Extracted page text data:
==*==
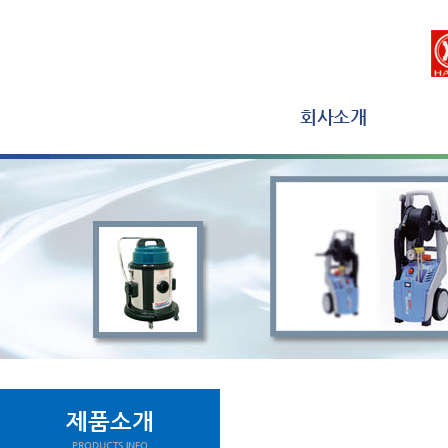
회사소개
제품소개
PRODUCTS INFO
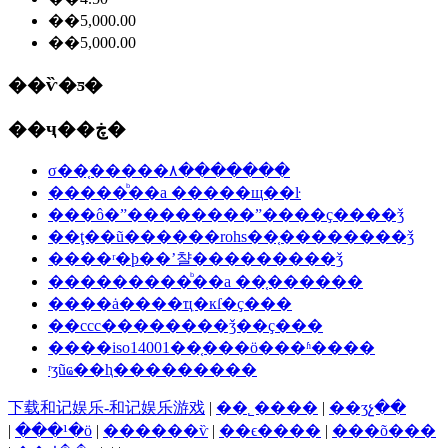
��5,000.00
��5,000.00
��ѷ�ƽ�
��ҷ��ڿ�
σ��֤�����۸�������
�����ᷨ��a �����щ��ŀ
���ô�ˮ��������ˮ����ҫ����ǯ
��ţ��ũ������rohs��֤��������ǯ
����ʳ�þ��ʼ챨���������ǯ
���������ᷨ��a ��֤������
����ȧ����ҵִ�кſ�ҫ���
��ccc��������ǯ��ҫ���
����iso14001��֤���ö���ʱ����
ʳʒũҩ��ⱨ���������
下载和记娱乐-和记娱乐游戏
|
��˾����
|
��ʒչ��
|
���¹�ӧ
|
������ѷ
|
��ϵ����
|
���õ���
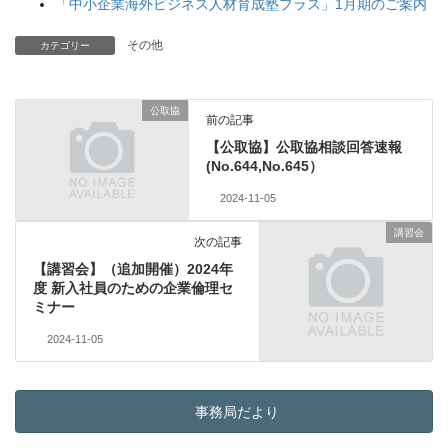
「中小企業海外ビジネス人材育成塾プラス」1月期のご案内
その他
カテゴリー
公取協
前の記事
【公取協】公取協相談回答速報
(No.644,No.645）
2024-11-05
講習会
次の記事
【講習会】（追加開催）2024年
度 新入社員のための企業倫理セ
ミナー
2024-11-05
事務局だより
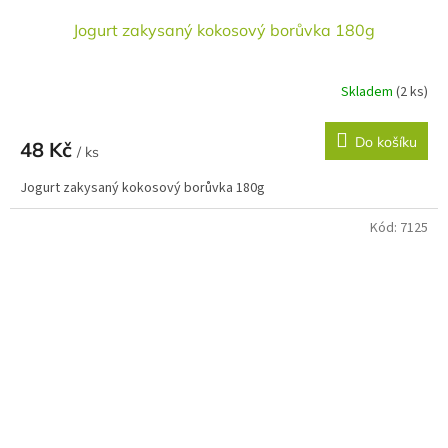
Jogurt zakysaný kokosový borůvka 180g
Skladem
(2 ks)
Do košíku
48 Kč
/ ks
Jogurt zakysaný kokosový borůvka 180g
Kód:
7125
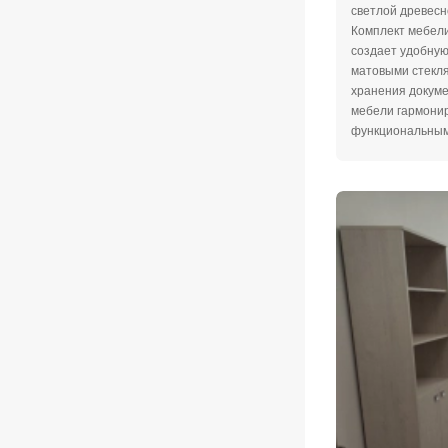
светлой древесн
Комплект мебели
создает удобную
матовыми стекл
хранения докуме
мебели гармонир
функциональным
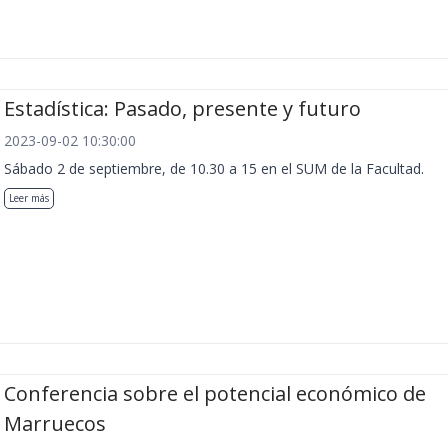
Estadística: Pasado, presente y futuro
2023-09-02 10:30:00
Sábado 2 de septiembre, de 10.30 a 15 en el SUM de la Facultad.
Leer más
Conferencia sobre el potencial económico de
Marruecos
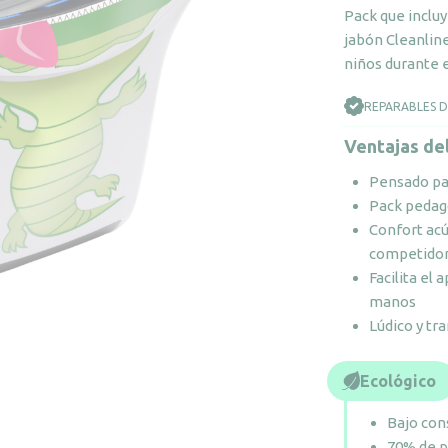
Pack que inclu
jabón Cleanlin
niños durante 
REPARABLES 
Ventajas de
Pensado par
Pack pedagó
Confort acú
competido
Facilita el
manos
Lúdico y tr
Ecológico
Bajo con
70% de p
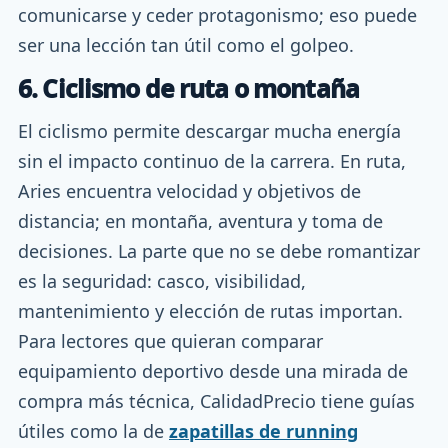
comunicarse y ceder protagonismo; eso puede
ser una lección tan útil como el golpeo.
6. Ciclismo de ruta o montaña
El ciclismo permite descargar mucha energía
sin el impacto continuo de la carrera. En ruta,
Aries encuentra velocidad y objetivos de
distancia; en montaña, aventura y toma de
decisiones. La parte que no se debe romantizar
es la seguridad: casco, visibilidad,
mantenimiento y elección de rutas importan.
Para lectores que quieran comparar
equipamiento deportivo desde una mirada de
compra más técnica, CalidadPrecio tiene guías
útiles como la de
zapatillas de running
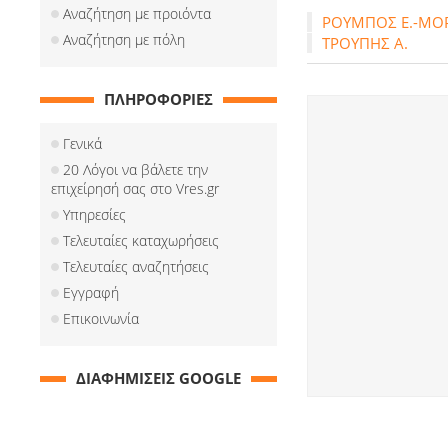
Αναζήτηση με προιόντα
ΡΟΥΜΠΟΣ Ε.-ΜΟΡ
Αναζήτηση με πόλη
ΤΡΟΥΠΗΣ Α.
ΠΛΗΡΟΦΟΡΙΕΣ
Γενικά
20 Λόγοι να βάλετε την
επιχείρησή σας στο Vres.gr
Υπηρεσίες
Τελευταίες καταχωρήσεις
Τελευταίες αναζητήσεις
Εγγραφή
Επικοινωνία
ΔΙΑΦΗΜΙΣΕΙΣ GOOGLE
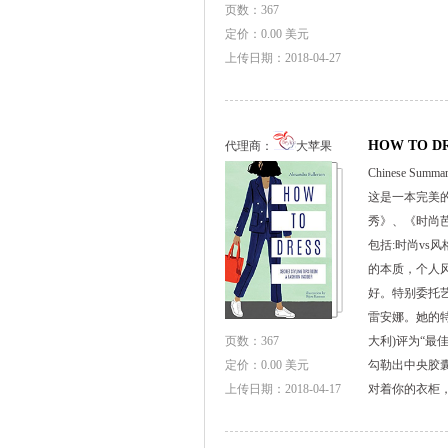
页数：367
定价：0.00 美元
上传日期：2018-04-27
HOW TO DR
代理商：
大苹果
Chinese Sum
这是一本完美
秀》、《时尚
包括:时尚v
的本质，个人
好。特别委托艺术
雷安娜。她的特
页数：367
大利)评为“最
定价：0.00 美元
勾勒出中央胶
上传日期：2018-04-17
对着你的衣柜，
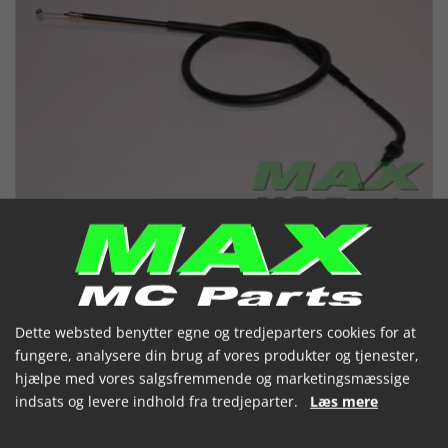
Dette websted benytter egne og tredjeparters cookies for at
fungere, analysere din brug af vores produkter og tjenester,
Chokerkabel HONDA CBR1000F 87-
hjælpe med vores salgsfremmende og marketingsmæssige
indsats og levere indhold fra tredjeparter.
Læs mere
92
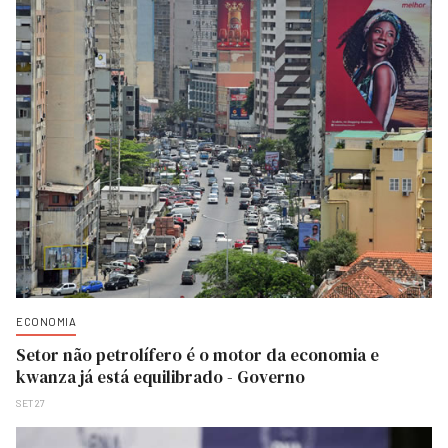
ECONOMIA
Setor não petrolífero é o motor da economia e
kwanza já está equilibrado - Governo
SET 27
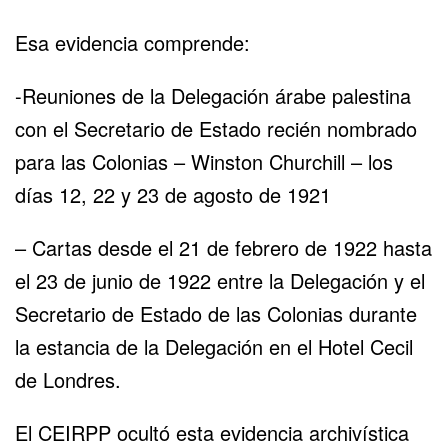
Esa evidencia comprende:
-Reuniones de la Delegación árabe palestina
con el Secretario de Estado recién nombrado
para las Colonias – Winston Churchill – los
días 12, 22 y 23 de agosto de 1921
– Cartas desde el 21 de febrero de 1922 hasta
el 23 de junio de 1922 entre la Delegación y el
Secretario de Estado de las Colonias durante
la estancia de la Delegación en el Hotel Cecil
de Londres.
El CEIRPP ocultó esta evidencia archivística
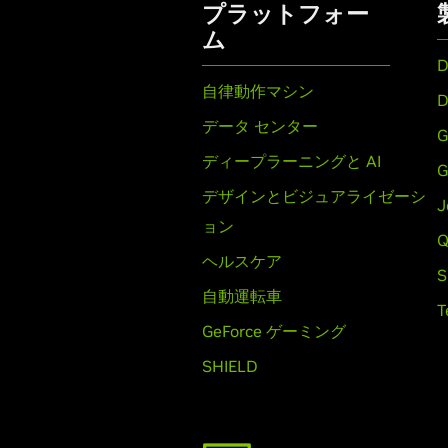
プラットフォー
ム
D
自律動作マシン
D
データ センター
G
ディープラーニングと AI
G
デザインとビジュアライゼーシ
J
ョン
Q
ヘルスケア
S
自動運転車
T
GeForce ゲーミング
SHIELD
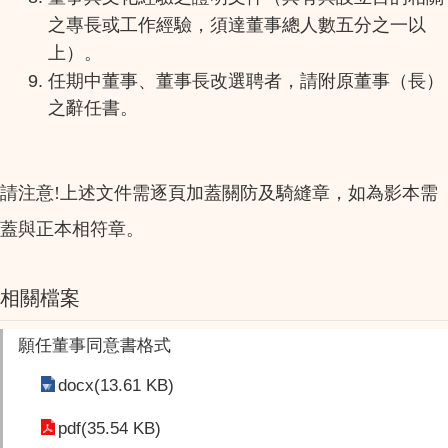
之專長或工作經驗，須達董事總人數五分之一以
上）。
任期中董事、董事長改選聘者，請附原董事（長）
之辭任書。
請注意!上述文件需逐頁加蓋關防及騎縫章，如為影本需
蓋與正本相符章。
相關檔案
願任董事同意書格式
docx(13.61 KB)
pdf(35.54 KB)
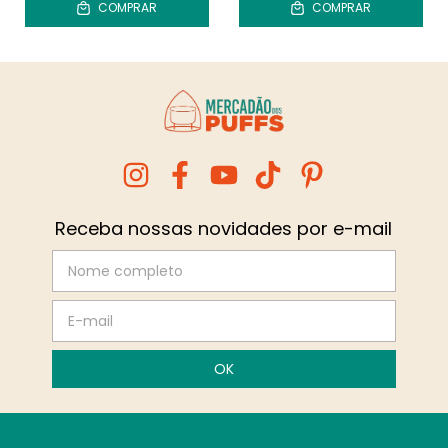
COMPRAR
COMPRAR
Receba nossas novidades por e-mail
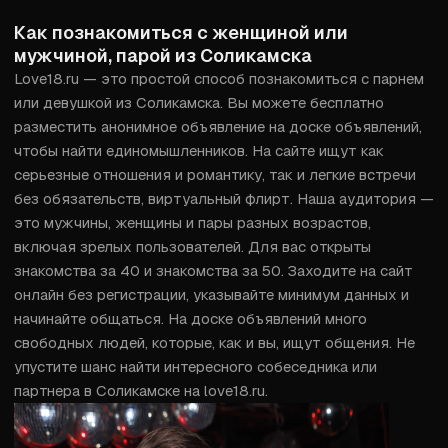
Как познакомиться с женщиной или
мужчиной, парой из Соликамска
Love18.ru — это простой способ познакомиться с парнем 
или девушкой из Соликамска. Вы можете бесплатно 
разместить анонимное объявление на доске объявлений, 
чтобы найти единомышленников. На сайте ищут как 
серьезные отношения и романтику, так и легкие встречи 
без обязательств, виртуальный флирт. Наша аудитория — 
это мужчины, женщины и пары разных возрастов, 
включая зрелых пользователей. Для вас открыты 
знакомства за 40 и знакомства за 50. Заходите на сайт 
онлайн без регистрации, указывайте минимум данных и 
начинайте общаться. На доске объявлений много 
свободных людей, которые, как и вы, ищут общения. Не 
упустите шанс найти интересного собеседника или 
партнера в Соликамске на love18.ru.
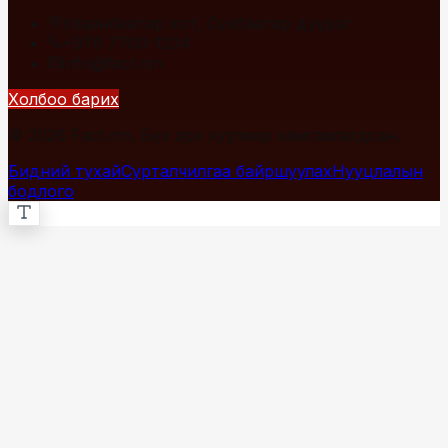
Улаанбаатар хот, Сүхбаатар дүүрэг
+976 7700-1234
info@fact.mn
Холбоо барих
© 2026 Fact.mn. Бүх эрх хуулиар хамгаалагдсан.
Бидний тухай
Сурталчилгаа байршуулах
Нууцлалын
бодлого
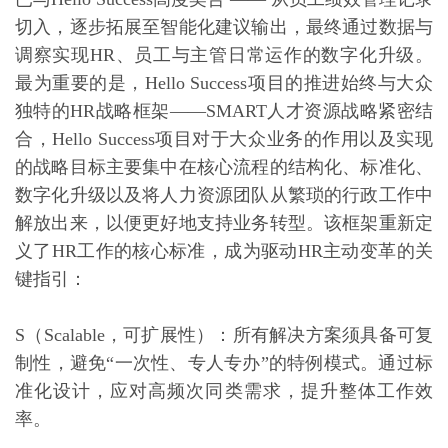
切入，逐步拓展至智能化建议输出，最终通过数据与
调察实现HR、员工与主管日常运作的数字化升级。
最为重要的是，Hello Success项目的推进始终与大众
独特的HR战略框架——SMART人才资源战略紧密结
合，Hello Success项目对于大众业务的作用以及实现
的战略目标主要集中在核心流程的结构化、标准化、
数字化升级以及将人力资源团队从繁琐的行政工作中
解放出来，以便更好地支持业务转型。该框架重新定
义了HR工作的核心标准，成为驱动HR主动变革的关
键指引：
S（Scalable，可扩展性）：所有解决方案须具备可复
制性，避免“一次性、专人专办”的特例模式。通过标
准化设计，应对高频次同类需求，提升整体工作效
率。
==*==
**WHAT YOU ARE ASKED TO DO:**
Return each line from the records that includes the word "Delegación".

**REPLY TO THE EXERCISE:**
-Reuniones de la Delegación árabe palestina
el 23 de junio de 1922 entre la Delegación y el
la estancia de la Delegación en el Hotel Cecil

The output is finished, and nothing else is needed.